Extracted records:

::::::

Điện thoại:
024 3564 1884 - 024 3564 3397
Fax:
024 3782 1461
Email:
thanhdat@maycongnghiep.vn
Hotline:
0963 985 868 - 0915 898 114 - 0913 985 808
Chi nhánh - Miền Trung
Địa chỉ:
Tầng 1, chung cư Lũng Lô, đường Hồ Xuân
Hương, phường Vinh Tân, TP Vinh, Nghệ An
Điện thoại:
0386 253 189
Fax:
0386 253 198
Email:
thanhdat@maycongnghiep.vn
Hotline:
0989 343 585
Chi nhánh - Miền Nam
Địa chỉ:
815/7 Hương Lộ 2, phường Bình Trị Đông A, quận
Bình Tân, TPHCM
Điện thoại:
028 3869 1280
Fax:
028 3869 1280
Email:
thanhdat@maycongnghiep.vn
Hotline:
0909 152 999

::::::

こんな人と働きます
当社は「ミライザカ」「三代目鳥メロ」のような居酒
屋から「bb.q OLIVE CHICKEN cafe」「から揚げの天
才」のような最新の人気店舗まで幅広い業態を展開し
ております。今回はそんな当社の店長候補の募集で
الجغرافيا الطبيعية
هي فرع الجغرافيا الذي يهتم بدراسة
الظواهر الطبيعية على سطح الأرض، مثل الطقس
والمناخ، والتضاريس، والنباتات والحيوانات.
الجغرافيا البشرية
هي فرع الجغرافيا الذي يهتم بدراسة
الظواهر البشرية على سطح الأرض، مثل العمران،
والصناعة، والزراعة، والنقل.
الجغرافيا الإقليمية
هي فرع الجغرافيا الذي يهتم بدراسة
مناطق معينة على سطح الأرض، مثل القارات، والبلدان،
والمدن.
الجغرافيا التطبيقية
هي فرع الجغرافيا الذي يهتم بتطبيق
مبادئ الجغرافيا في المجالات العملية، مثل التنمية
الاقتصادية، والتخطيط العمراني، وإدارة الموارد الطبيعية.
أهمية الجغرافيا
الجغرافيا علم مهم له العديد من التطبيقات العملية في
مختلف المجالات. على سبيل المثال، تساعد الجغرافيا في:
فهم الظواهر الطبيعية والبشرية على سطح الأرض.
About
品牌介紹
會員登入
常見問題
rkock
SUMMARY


::::::

Across these entries, count each line where the string "Miền" shows up. Give only the count.

Answer —
2